Mt Amos (A Love Story)

Where we went: Mt Amos (Freycinet National Park)

When we went: Early Spring 2018

Proposed length of hike 3 hours: time spent of hike 3ish hours (+2 on the summit for the photoshoot).

“I need you to file your nails.” I said to Sommelier, handing him a nail file.

“Why?” he grumbled, petulant from lack of sleep.

“We’ll be paying a lot of attention to your hands.” I offered by way of explanation and, being new to professional photoshoots, Sommelier didn’t question it.

Sommelier had planned to propose to me from the summit of Mt Amos, on the Freycinet Peninsula, about 2.5 hrs drive from Hobart. Mt Amos is a 3-hour return walk up one of the 3 granite mountains known as ‘The Hazards’, which should be just about all the indication that you need that this is one of the more challenging walks in Tasmania. It predominantly features large pink-granite rocks and a steep, 2km uphill hike, directly over the aforementioned rocks. Having grown up in Africa I love granite rock formations, they hold a lot of nostalgia and sense of place for me. As a child I spent so much of my time climbing rocks that my parents nicknamed me ‘Klipspringer’ which translates to ‘rock jumper’ and is a type of mountain dwelling antelope. While I love the hikes in Tasmania, I miss the precariously balanced granite faced kopjes of my youth. The best thing about Tasmania, though, is that there is something for everyone, you just have to know where to look.

Photo by Nina Hamilton

Mt Amos is unsafe to traverse in the rain, or even too close to just after the rain (this poses a major planning issue in a place like Tasmania, where the rain is frequent, and does not obey any semblance of a strict seasonal pattern). Through no fault of his own Sommelier’s perfect destination proposal was thwarted – rather spectacularly. The weekend that he had everything planned and booked (the honeymoon suite at the fancy hotel with the spa) saw some of the heaviest rains on Tasmanian record. Sommelier had a plan B; to propose from the Wineglass Bay lookout, which is still accessible in the rain. He had a plan C as well; from the spa at the hotel. Unfortunately the road to the hotel was washed out, the electricity was knocked-out by the storm and it was generally advised that attempting any hikes that weekend would be reckless and dangerous (we did get a refund on the hotel though). Sommelier came up with a plan D at the last minute and proposed from the Knocklofty reserve, just behind our house (which is very nice; we can see the spot from our kitchen window).
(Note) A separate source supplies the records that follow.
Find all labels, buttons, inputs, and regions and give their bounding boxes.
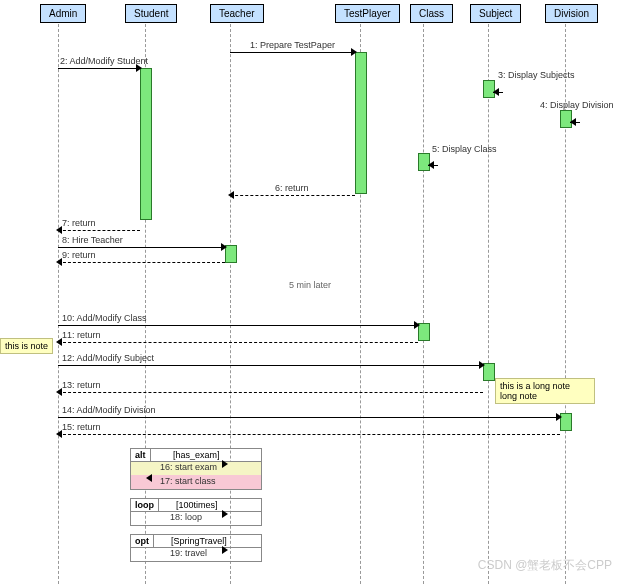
actor-class: Class	[410, 4, 453, 23]
watermark: CSDN @蟹老板不会CPP	[478, 557, 612, 574]
note-left: this is note	[0, 338, 53, 354]
actor-testplayer: TestPlayer	[335, 4, 400, 23]
arrow-12	[58, 365, 483, 366]
msg-18: 18: loop	[170, 512, 202, 522]
fragment-alt-guard: [has_exam]	[173, 450, 220, 460]
msg-19: 19: travel	[170, 548, 207, 558]
arrow-1	[230, 52, 355, 53]
msg-14: 14: Add/Modify Division	[62, 405, 156, 415]
arrowhead-19	[222, 546, 228, 554]
msg-11: 11: return	[62, 330, 101, 340]
lifeline-class	[423, 24, 424, 584]
msg-17: 17: start class	[160, 476, 216, 486]
actor-subject: Subject	[470, 4, 521, 23]
lifeline-admin	[58, 24, 59, 584]
msg-12: 12: Add/Modify Subject	[62, 353, 154, 363]
return-6	[230, 195, 355, 196]
arrow-10	[58, 325, 418, 326]
arrowhead-9	[56, 258, 62, 266]
arrowhead-17	[146, 474, 152, 482]
arrowhead-12	[479, 361, 485, 369]
return-11	[58, 342, 418, 343]
return-15	[58, 434, 560, 435]
arrowhead-7	[56, 226, 62, 234]
msg-7: 7: return	[62, 218, 96, 228]
return-9	[58, 262, 225, 263]
gap-label: 5 min later	[260, 280, 360, 290]
fragment-opt-guard: [SpringTravel]	[171, 536, 227, 546]
arrowhead-5	[428, 161, 434, 169]
msg-9: 9: return	[62, 250, 96, 260]
arrowhead-6	[228, 191, 234, 199]
msg-1: 1: Prepare TestPaper	[250, 40, 335, 50]
msg-10: 10: Add/Modify Class	[62, 313, 147, 323]
actor-teacher: Teacher	[210, 4, 264, 23]
actor-admin: Admin	[40, 4, 86, 23]
note-right: this is a long note long note	[495, 378, 595, 404]
arrowhead-8	[221, 243, 227, 251]
msg-2: 2: Add/Modify Student	[60, 56, 148, 66]
arrowhead-16	[222, 460, 228, 468]
arrowhead-11	[56, 338, 62, 346]
activation-student	[140, 68, 152, 220]
msg-5: 5: Display Class	[432, 144, 497, 154]
fragment-loop-guard: [100times]	[176, 500, 218, 510]
arrowhead-4	[570, 118, 576, 126]
arrowhead-2	[136, 64, 142, 72]
return-7	[58, 230, 140, 231]
msg-4: 4: Display Division	[540, 100, 614, 110]
msg-15: 15: return	[62, 422, 101, 432]
msg-16: 16: start exam	[160, 462, 217, 472]
arrowhead-18	[222, 510, 228, 518]
lifeline-subject	[488, 24, 489, 584]
arrow-14	[58, 417, 560, 418]
msg-8: 8: Hire Teacher	[62, 235, 123, 245]
msg-3: 3: Display Subjects	[498, 70, 575, 80]
arrow-8	[58, 247, 225, 248]
actor-student: Student	[125, 4, 177, 23]
activation-testplayer	[355, 52, 367, 194]
arrowhead-1	[351, 48, 357, 56]
actor-division: Division	[545, 4, 598, 23]
msg-6: 6: return	[275, 183, 309, 193]
arrowhead-15	[56, 430, 62, 438]
msg-13: 13: return	[62, 380, 101, 390]
arrow-2	[58, 68, 140, 69]
arrowhead-14	[556, 413, 562, 421]
arrowhead-10	[414, 321, 420, 329]
arrowhead-3	[493, 88, 499, 96]
return-13	[58, 392, 483, 393]
arrowhead-13	[56, 388, 62, 396]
Sommelier’s failed rendezvous with Tasmania’s weather gave me an idea, and I went to see Chris Hood; the master jeweller at Metalurges, the gemmologist who taught us to prospect, and our ring maker to discuss ring designs. I convinced Sommelier that he needed to have a ring fitting (even though it is still going to be several years before we get married and he definitely thought it was an odd request). Nevertheless he slunk over to Metalurges for a meeting and a cup of tea with Chris to discuss prospecting excursions and ask for a ring fitting so as not to provoke the wrath of his fiancé who insisted that not knowing his ring size was giving her terrible stress (it’s me, Sapphire, I told him – very melodramatically – that I could no longer handle the mystery of the circumference of his ring finger and would go full bridezilla, 3 years before the wedding, if he didn’t go and find out the circumference of his ring finger immediately). Chris was much more subtle in gleaning a proper understanding of Sommelier’s finger proportions.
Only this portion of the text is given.